WASHINGTON (AP) — Monday's announcement that yet another Republican congressman is retiring highlights the GOP's growing struggle to win the House majority next year and the shifting political leanings of Texas, the nation's second-largest state.
Democrats' burgeoning prospects in Texas, which has a deep-red pedigree, are widely attributed to two factors. One is the state's growing populations of Hispanics and of moderate voters in communities ringing cities like Dallas, Houston and Austin, the other is the polarizing rhetoric of President Donald Trump.

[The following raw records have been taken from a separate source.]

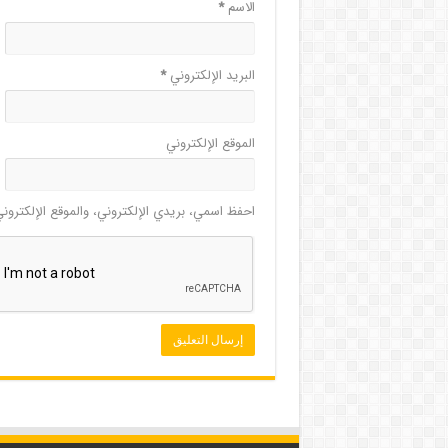
الاسم
*
البريد الإلكتروني
*
الموقع الإلكتروني
احفظ اسمي، بريدي الإلكتروني، والموقع الإلكترون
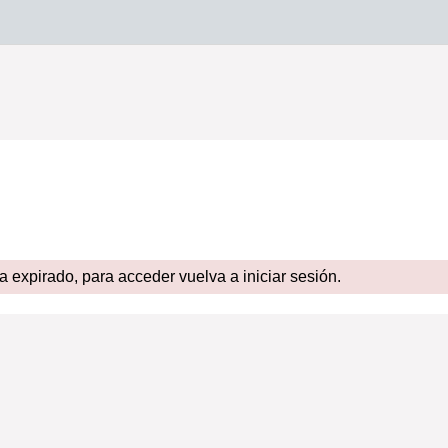
expirado, para acceder vuelva a iniciar sesión.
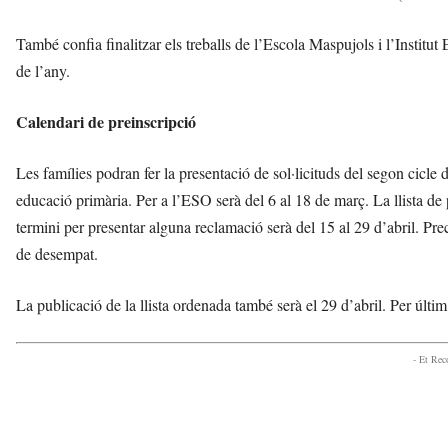
També confia finalitzar els treballs de l’Escola Maspujols i l’Institut
de l’any.
Calendari de preinscripció
Les famílies podran fer la presentació de sol·licituds del segon cicle 
educació primària. Per a l’ESO serà del 6 al 18 de març. La llista de 
termini per presentar alguna reclamació serà del 15 al 29 d’abril. Pre
de desempat.
La publicació de la llista ordenada també serà el 29 d’abril. Per últim
- Et Re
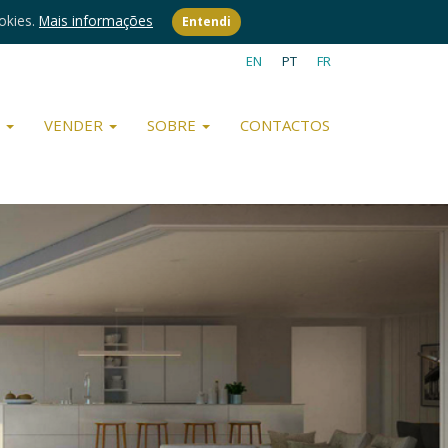
okies.
Mais informações
Entendi
EN
PT
FR
R
VENDER
SOBRE
CONTACTOS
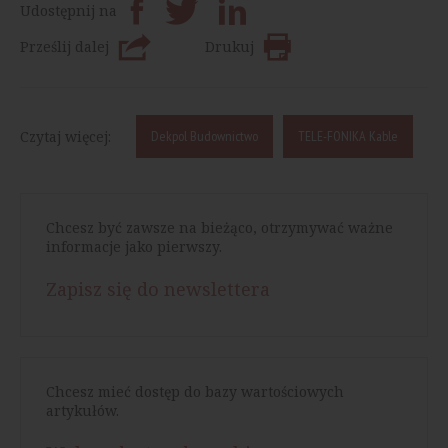
Udostępnij na
Prześlij dalej
Drukuj
Czytaj więcej:
Dekpol Budownictwo
TELE-FONIKA Kable
Chcesz być zawsze na bieżąco, otrzymywać ważne
informacje jako pierwszy.
Zapisz się do newslettera
Chcesz mieć dostęp do bazy wartościowych
artykułów.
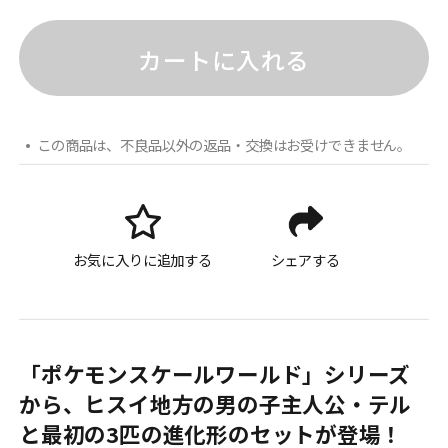
カートに入れる
この商品は、不良品以外の返品・交換はお受けできません。
お気に入りに追加する
シェアする
「ポケモンスケールワールド」シリーズ
から、ヒスイ地方の男の子主人公・テル
と最初の3匹の進化形のセットが登場！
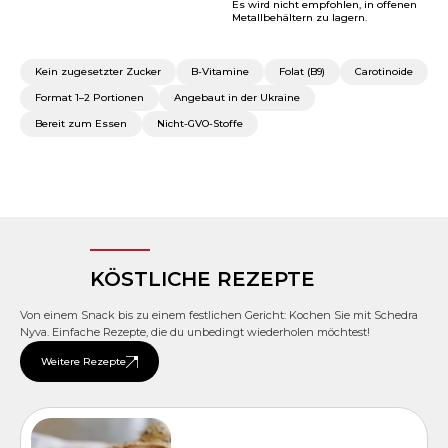
Es wird nicht empfohlen, in offenen
Metallbehältern zu lagern.
Kein zugesetzter Zucker
B-Vitamine
Folat (B9)
Carotinoide
Format 1–2 Portionen
Angebaut in der Ukraine
Bereit zum Essen
Nicht-GVO-Stoffe
KÖSTLICHE REZEPTE
Von einem Snack bis zu einem festlichen Gericht: Kochen Sie mit Schedra
Nyva.
Einfache Rezepte, die du unbedingt wiederholen möchtest!
Weitere Rezepte
HAUPTGERICHTE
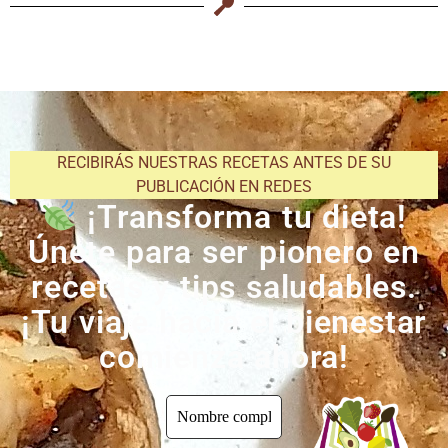
RECIBIRÁS NUESTRAS RECETAS ANTES DE SU
PUBLICACIÓN EN REDES
¡Transforma tu dieta!
Únete para ser pionero en
recetas y tips saludables.
¡Tu viaje hacia el bienestar
comienza ahora!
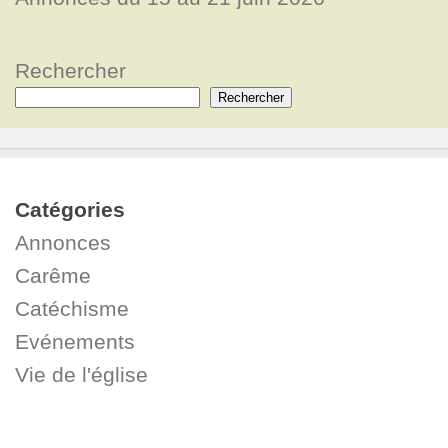
Rechercher
Rechercher
Catégories
Annonces
Carême
Catéchisme
Evénements
Vie de l'église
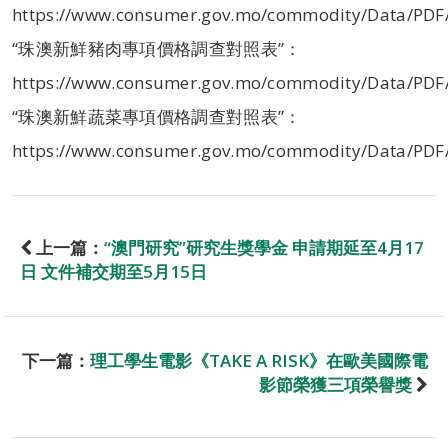
https://www.consumer.gov.mo/commodity/Data/PDF
“珠澳新鮮豬肉專項價格調查對照表”：
https://www.consumer.gov.mo/commodity/Data/PDF
“珠澳新鮮蔬菜專項價格調查對照表”：
https://www.consumer.gov.mo/commodity/Data/PDF/
上一篇：
“澳門研究”研究生獎學金 申請期延至4月17
日 文件補交期至5月15日
下一篇：
理工學生電影《TAKE A RISK》在歐美國際電
影節榮獲三項榮譽獎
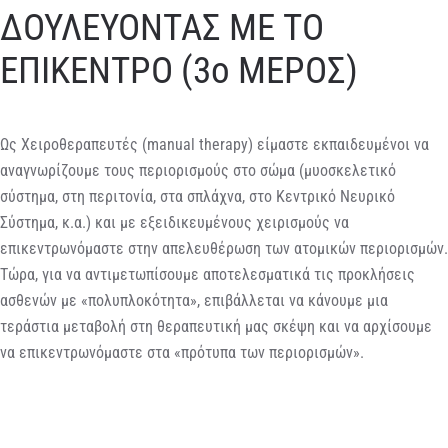
ΔΟΥΛΕΥΟΝΤΑΣ ΜΕ ΤΟ
ΕΠΙΚΕΝΤΡΟ (3ο ΜΕΡΟΣ)
Ως Χειροθεραπευτές (manual therapy) είμαστε εκπαιδευμένοι να
αναγνωρίζουμε τους περιορισμούς στο σώμα (μυοσκελετικό
σύστημα, στη περιτονία, στα σπλάχνα, στο Κεντρικό Νευρικό
Σύστημα, κ.α.) και με εξειδικευμένους χειρισμούς να
επικεντρωνόμαστε στην απελευθέρωση των ατομικών περιορισμών.
Τώρα, για να αντιμετωπίσουμε αποτελεσματικά τις προκλήσεις
ασθενών με «πολυπλοκότητα», επιβάλλεται να κάνουμε μια
τεράστια μεταβολή στη θεραπευτική μας σκέψη και να αρχίσουμε
να επικεντρωνόμαστε στα «πρότυπα των περιορισμών».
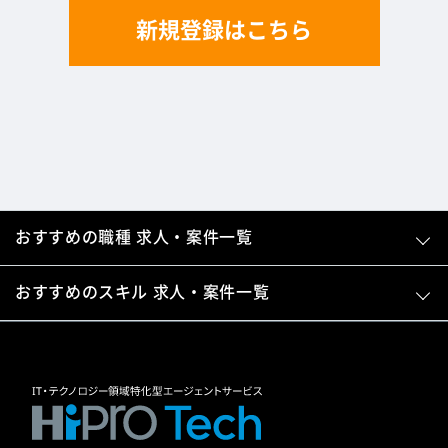
新規登録はこちら
おすすめの職種 求人・案件一覧
おすすめのスキル 求人・案件一覧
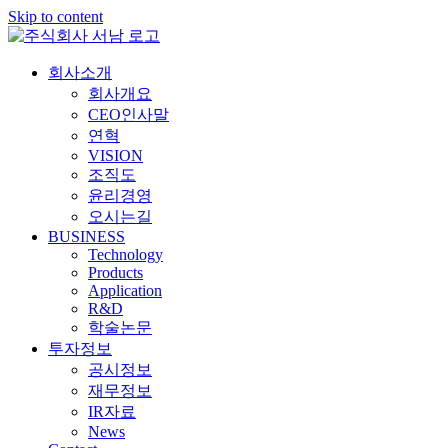
Skip to content
회사소개
회사개요
CEO인사말
연혁
VISION
조직도
윤리경영
오시는길
BUSINESS
Technology
Products
Application
R&D
학술논문
투자정보
공시정보
재무정보
IR자료
News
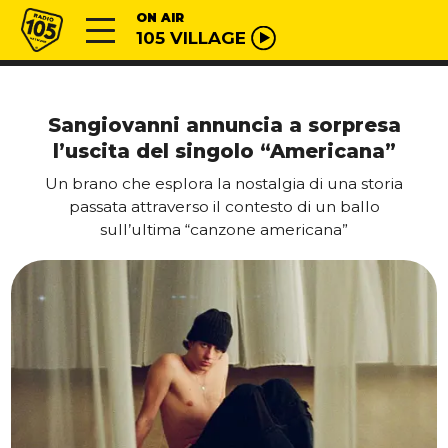
Vai al contenuto
Radio 105
ON AIR
105 VILLAGE
Sangiovanni annuncia a sorpresa
l’uscita del singolo “Americana”
Un brano che esplora la nostalgia di una storia
passata attraverso il contesto di un ballo
sull’ultima “canzone americana”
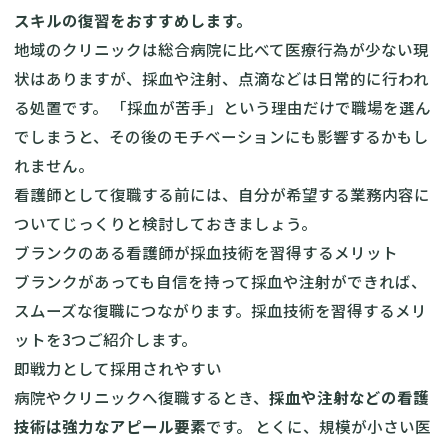
スキルの復習をおすすめします。
地域のクリニックは総合病院に比べて医療行為が少ない現
状はありますが、採血や注射、点滴などは日常的に行われ
る処置です。 「採血が苦手」という理由だけで職場を選ん
でしまうと、その後のモチベーションにも影響するかもし
れません。
看護師として復職する前には、自分が希望する業務内容に
ついてじっくりと検討しておきましょう。
ブランクのある看護師が採血技術を習得するメリット
ブランクがあっても自信を持って採血や注射ができれば、
スムーズな復職につながります。採血技術を習得するメリ
ットを3つご紹介します。
即戦力として採用されやすい
病院やクリニックへ復職するとき、
採血や注射などの看護
技術は強力なアピール要素
です。 とくに、規模が小さい医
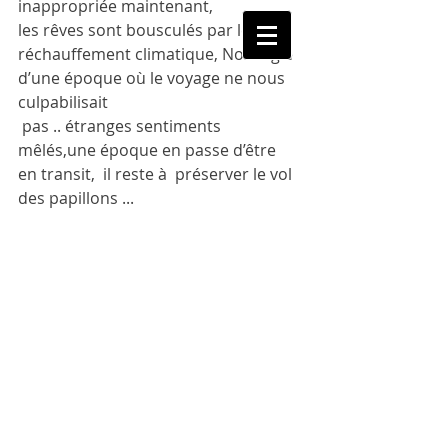
inappropriée maintenant, 
les rêves sont bousculés par le 
Catherine OLIVIER
réchauffement climatique, Nostalgie  
d’une époque où le voyage ne nous 
culpabilisait
 pas .. étranges sentiments  
mêlés,une époque en passe d’être 
en transit,  il reste à  préserver le vol  
des papillons ...  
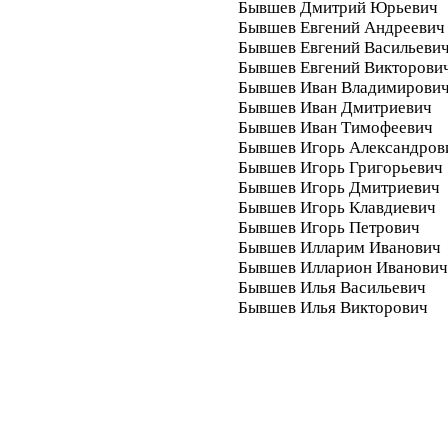
Бывшев Дмитрий Юрьевич
Бывшев Евгений Андреевич
Бывшев Евгений Васильеви
Бывшев Евгений Викторови
Бывшев Иван Владимирови
Бывшев Иван Дмитриевич
Бывшев Иван Тимофеевич
Бывшев Игорь Александров
Бывшев Игорь Григорьевич
Бывшев Игорь Дмитриевич
Бывшев Игорь Клавдиевич
Бывшев Игорь Петрович
Бывшев Илларим Иванович
Бывшев Илларион Иванович
Бывшев Илья Васильевич
Бывшев Илья Викторович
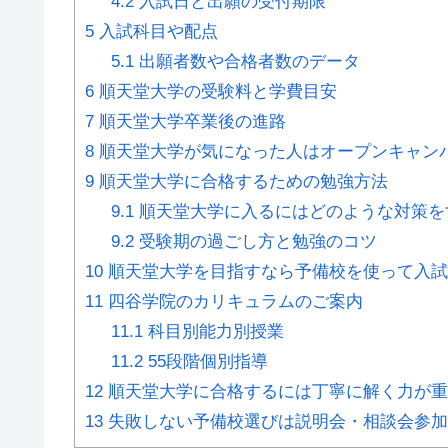
4.2
入試日と出願の受付期限
5
入試科目や配点
5.1
出願者数や合格者数のデータ
6
順天堂大学の受験料と学費目安
7
順天堂大学卒業後の進路
8
順天堂大学が気になった人はオープンキャン
9
順天堂大学に合格するための勉強方法
9.1
順天堂大学に入るにはどのような対策を
9.2
受験期の過ごし方と勉強のコツ
10
順天堂大学を目指すなら予備校を使って入試
11
四谷学院のカリキュラムのご案内
11.1
科目別能力別授業
11.2
55段階個別指導
12
順天堂大学に合格するには丁寧に解く力が重
13
失敗しない予備校選びは説明会・相談会参加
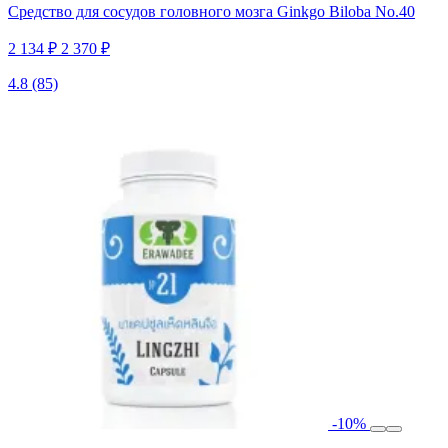
Средство для сосудов головного мозга Ginkgo Biloba No.40
2 134 ₽
2 370 ₽
4.8
(85)
-10%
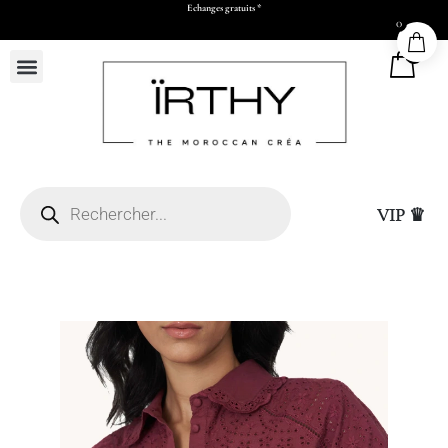
Echanges gratuits *
0
0
VIP ♛
L50 x H73 x P17 cm)
Sac Cadeau Moyen (L2
15,00
DHS
+
ADD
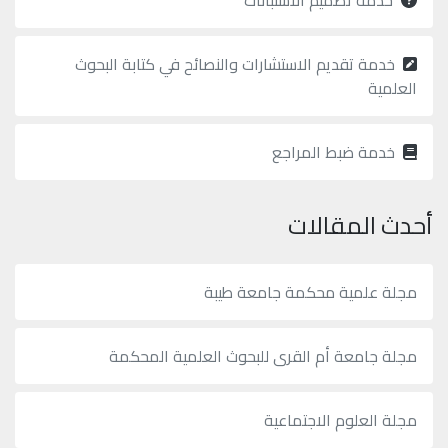
خدمة تصميم الاستبانات
خدمة تقديم الاستشارات والنصائح في كتابة البحوث
العلمية
خدمة ضبط المراجع
أحدث المقالات
مجلة علمية محكمة جامعة طيبة
مجلة جامعة أم القرى للبحوث العلمية المحكمة
مجلة العلوم الاجتماعية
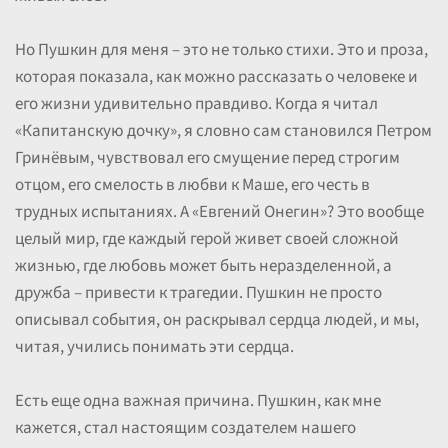
Но Пушкин для меня – это не только стихи. Это и проза,
которая показала, как можно рассказать о человеке и
его жизни удивительно правдиво. Когда я читал
«Капитанскую дочку», я словно сам становился Петром
Гринёвым, чувствовал его смущение перед строгим
отцом, его смелость в любви к Маше, его честь в
трудных испытаниях. А «Евгений Онегин»? Это вообще
целый мир, где каждый герой живет своей сложной
жизнью, где любовь может быть неразделенной, а
дружба – привести к трагедии. Пушкин не просто
описывал события, он раскрывал сердца людей, и мы,
читая, учились понимать эти сердца.
Есть еще одна важная причина. Пушкин, как мне
кажется, стал настоящим создателем нашего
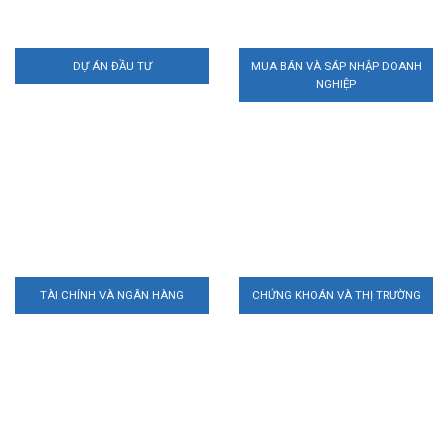
DỰ ÁN ĐẦU TƯ
MUA BÁN VÀ SÁP NHẬP DOANH
NGHIỆP
TÀI CHÍNH VÀ NGÂN HÀNG
CHỨNG KHOÁN VÀ THỊ TRƯỜNG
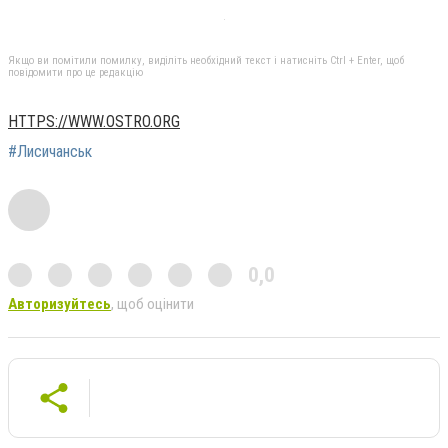
Якщо ви помітили помилку, виділіть необхідний текст і натисніть Ctrl + Enter, щоб
повідомити про це редакцію
HTTPS://WWW.OSTRO.ORG
#Лисичанськ
0,0
Авторизуйтесь
, щоб оцінити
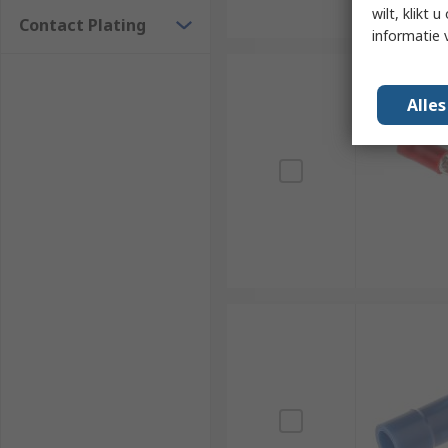
wilt, klikt
Contact Plating
informatie 
Alle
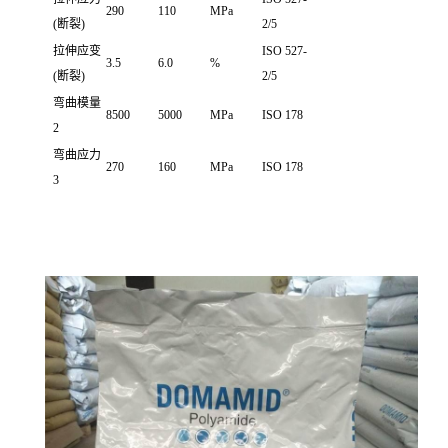
290
110
MPa
(断裂)
2/5
拉伸应变
ISO 527-
3.5
6.0
%
(断裂)
2/5
弯曲模量
8500
5000
MPa
ISO 178
2
弯曲应力
270
160
MPa
ISO 178
3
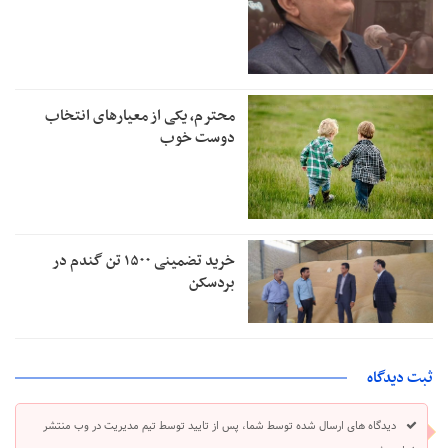
محترم، یکی از معیارهای انتخاب
دوست خوب
خرید تضمینی ۱۵۰۰ تن گندم در
بردسکن
ثبت دیدگاه
دیدگاه های ارسال شده توسط شما، پس از تایید توسط تیم مدیریت در وب منتشر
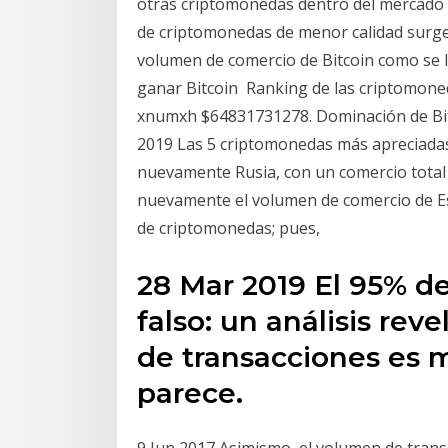
otras criptomonedas dentro del mercado 
de criptomonedas de menor calidad surge 
volumen de comercio de Bitcoin como se l
ganar Bitcoin Ranking de las criptomone
xnumxh $64831731278. Dominación de Bit
2019 Las 5 criptomonedas más apreciadas: 
nuevamente Rusia, con un comercio total
nuevamente el volumen de comercio de Es
de criptomonedas; pues,
28 Mar 2019 El 95% de
falso: un análisis re
de transacciones es 
parece.
9 Jun 2017 Asimismo, el volumen de trans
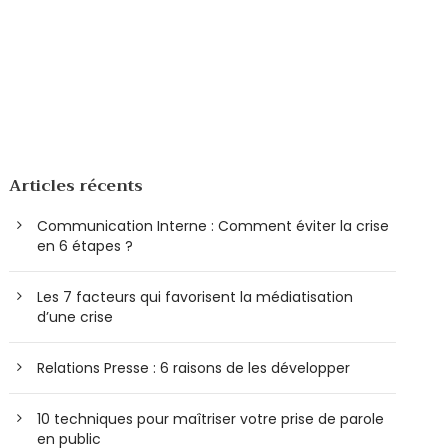
Articles récents
Communication Interne : Comment éviter la crise
en 6 étapes ?
Les 7 facteurs qui favorisent la médiatisation
d’une crise
Relations Presse : 6 raisons de les développer
10 techniques pour maîtriser votre prise de parole
en public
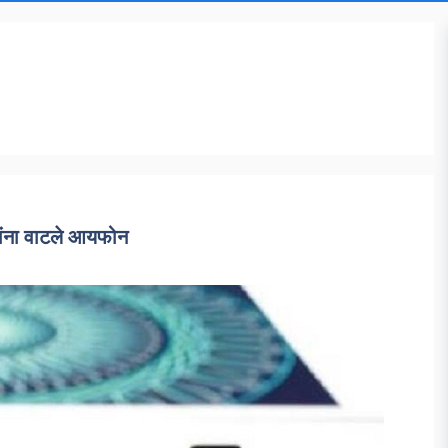
ांना वाटले आयफोन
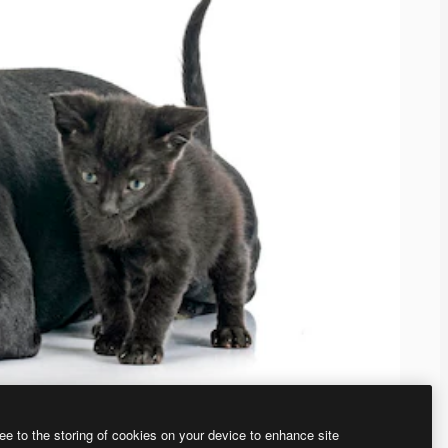
ee to the storing of cookies on your device to enhance site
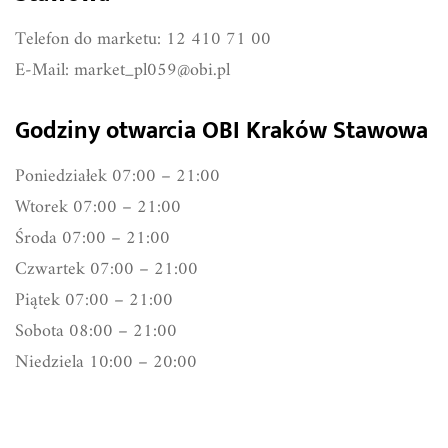
Telefon do marketu: 12 410 71 00
E-Mail:
market_pl059@obi.pl
Godziny otwarcia OBI Kraków Stawowa
Poniedziałek 07:00 – 21:00
Wtorek 07:00 – 21:00
Środa 07:00 – 21:00
Czwartek 07:00 – 21:00
Piątek 07:00 – 21:00
Sobota 08:00 – 21:00
Niedziela 10:00 – 20:00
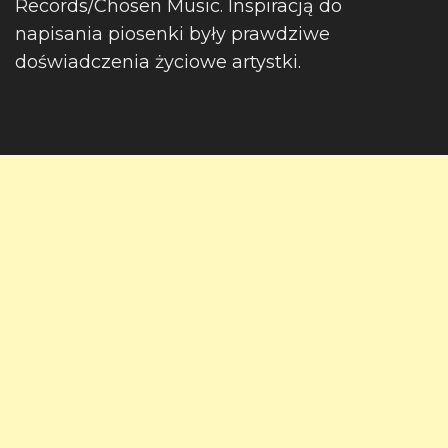
Records/Chosen Music. Inspiracją do
napisania piosenki były prawdziwe
doświadczenia życiowe artystki.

"Trump has really turned out to be an accelerant for energizing young voters and voters of color," said Democratic pollster Zac McCrary, whose clients include MJ Hegar, a Democratic contender for challenging GOP Sen. John Cornyn next year. "And again at the same time, Trump has so deeply alienated suburban white voters in numbers that are mind-boggling."
Yet the arc of the state's demographic and political changes is such that Trump remains the favorite to win the state's coveted 38 electoral votes next year. And Cornyn, a three-term Senate veteran who's raised a daunting cache of campaign money and has plans to raise more, may prove difficult for Democrats to topple.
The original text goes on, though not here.